Oh no, my favorite toys are under attack.

Every now and then companies come out with some stupid marketing campaign, and parents get outraged.  Walking through Target today I got my first glimpse of the Lego Friends sets, and I have to say, they didn't really faze me.  I can see that some would get upset about a previously gender neutral toy now trying to target young girls.  Blah, blah, blah.  Who cares?  Here is an idea for all the parents that are upset; DON'T BUY THE STUPID TOY!  See it for what it is, a cute little building set, and move on.  If you and your legion of upset moms ALL do that Lego will take them off the shelves.

If something doesn't sell, they are gone.  If not, expect to see these building sets on toy store shelves for years to come. Like the countless other sets that are now discontinued, Lego will have no choice but to replace the Lego Friends series with something else, perhaps Prince of Persia 2.  The first series sucked and they are now off the shelves.  See how that works?  The only one we ever bought, my son insisted he needed to have a lego ostrich, who was I to deny his wish.

As far as the new sets are concerned, I won't buy them.  My kids are obsessed with Ninjago right now and I certainly don't expect them to want a Butterfly Beauty shop or Mia's Puppy House.  I will say that the City Park Cafe is pretty cool and I would have a field day making movies with that.  See my lego character can play with girl toys.

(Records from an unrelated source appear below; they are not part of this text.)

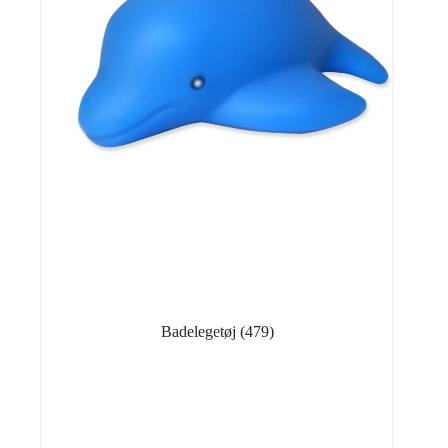
Badelegetøj
(479)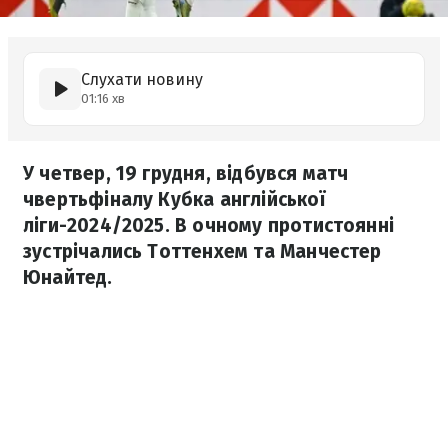
Слухати новину
01:16 хв
У четвер, 19 грудня, відбувся матч
чвертьфіналу Кубка англійської
ліги-2024/2025. В очному протистоянні
зустрічались Тоттенхем та Манчестер
Юнайтед.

If you have an issue with Lego there are two things to argue.  First they are ridiculously expensive; I have spent thousands of dollars on these  toys and could probably spend thousands more.  Second, this new Ninjago show is nothing more than a glorified Lego commercial.  Lego knows this, they can dream up a new show, package it off as a weekly series and make countless lego sets to support the show.  I think we already own every Ninjago set, AND THE SERIES HASN'T EVEN STARTED YET. I can't fathom what might happen when the kids get more into it.


There is something here with the Ninjago show though that I hope Lego is not overlooking.  They keep advertising that there will be this GREEN NINJA, that is more powerful than all the others.  I won't get into the premise of the show here as I will just assume everyone knows what it's about.  I hear all this talk that the Green Ninja will be Lloyd Garmedon.  I won't be convinced until I actually see how the show plays out.  I know that it won't be Kai, Jay, Cole or Zane.  They just seem like they are too bumbling to ever take the leap and become the most powerful ninja.  I don't think they have the ability to use their powers to their full potential.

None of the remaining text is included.